The singer said: "I never thought he would betray me, but he has betrayed me. I thought he would kill for me in any circumstances.
"I'm not saying he did it deliberately, I'm saying that money does very strange things to people."
Earlier, Sir Elton was cross-examined by Andrew Fletcher, counsel for Mr Haydon, about his tour accounts.
Sir Elton said he was not in the least interested in seeing tour accounts: "I am interested in what I am doing the next day.

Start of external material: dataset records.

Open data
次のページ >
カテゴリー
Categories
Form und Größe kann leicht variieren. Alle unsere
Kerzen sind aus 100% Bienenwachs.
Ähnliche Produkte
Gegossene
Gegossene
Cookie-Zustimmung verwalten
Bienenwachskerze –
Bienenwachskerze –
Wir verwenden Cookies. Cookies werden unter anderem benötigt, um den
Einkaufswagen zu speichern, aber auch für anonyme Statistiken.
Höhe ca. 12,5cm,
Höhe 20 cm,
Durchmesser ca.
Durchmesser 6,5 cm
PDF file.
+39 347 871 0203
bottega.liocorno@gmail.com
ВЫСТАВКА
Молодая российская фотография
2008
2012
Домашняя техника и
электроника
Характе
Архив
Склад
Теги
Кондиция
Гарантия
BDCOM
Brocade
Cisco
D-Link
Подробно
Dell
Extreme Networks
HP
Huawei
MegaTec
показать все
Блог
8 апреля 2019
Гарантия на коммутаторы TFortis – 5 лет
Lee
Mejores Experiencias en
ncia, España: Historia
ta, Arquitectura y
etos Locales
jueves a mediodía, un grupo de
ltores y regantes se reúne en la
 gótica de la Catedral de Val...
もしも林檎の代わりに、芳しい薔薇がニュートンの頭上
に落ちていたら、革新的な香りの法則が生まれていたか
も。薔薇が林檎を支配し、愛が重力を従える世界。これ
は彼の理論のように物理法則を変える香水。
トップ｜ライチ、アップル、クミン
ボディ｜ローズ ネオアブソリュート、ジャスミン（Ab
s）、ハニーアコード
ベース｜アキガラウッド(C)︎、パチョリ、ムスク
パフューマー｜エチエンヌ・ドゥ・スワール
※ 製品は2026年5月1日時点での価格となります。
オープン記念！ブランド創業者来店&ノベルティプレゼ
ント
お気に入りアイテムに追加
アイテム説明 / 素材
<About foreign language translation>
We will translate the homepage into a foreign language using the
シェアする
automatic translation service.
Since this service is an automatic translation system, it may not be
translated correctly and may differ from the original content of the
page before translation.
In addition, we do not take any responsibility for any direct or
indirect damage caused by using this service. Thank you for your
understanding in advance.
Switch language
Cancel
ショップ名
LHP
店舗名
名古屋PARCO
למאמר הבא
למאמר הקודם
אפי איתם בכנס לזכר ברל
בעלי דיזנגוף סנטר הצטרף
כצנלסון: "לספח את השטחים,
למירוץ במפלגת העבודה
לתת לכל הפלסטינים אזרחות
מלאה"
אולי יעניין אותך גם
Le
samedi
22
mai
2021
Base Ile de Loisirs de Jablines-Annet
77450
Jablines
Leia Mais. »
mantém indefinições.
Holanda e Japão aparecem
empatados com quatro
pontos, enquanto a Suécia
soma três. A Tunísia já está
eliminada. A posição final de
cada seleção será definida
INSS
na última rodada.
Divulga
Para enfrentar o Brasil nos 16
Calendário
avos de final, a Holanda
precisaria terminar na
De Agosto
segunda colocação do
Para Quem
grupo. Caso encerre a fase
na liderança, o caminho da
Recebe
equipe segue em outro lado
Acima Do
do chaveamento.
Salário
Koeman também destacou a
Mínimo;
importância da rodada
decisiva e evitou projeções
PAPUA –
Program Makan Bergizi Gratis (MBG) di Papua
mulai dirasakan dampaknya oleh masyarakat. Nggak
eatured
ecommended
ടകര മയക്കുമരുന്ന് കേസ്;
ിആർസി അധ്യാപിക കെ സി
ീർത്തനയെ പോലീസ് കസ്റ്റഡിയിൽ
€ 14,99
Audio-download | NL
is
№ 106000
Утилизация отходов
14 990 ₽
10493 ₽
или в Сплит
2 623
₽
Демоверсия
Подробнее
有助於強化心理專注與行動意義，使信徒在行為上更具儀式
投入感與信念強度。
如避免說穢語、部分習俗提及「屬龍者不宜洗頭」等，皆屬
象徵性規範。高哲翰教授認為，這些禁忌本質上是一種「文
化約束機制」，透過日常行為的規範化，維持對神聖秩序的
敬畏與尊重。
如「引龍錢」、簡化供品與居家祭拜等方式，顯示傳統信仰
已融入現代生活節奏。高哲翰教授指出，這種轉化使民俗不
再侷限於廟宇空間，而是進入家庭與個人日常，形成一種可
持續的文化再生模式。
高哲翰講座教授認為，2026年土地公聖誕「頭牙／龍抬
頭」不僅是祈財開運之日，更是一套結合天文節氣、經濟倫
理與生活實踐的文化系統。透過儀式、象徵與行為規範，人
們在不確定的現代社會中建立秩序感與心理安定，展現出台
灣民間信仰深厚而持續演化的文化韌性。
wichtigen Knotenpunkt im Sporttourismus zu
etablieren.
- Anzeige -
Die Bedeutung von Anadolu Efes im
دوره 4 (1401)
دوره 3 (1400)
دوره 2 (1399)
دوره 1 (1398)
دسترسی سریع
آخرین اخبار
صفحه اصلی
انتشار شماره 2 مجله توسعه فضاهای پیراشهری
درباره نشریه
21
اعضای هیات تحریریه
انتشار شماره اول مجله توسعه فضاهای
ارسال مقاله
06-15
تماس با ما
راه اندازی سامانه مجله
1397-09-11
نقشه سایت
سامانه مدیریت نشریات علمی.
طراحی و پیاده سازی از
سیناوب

"If you trust someone implicitly as I did Mr Reid and his organisation, including Mr Haydon, I expected these things to be taken care of on my behalf because of the generous deal he was getting."
He said if he had seen tour accounts for his 1984 north American tour he would have been "extremely surprised and angry" to see these costs had been borne by his own companies.
Sir Elton agreed that his advisers had repeatedly asked him to limit his expenditure.
Asked if he agreed he did not follow the advice, he said: "It was my money. I was going to spend it however I wanted to - so yes."
Sir Elton added: "There was so much money coming in I decided I could live a lavish lifestyle.
"I am not a nest-egg person."
Both Mr Haydon and PricewaterhouseCoopers contest the allegations against them.
The hearing, which began at the end of last month, is expected to last about eight weeks.
Sir Elton is expected to be in court on Friday for the last day of his testimony.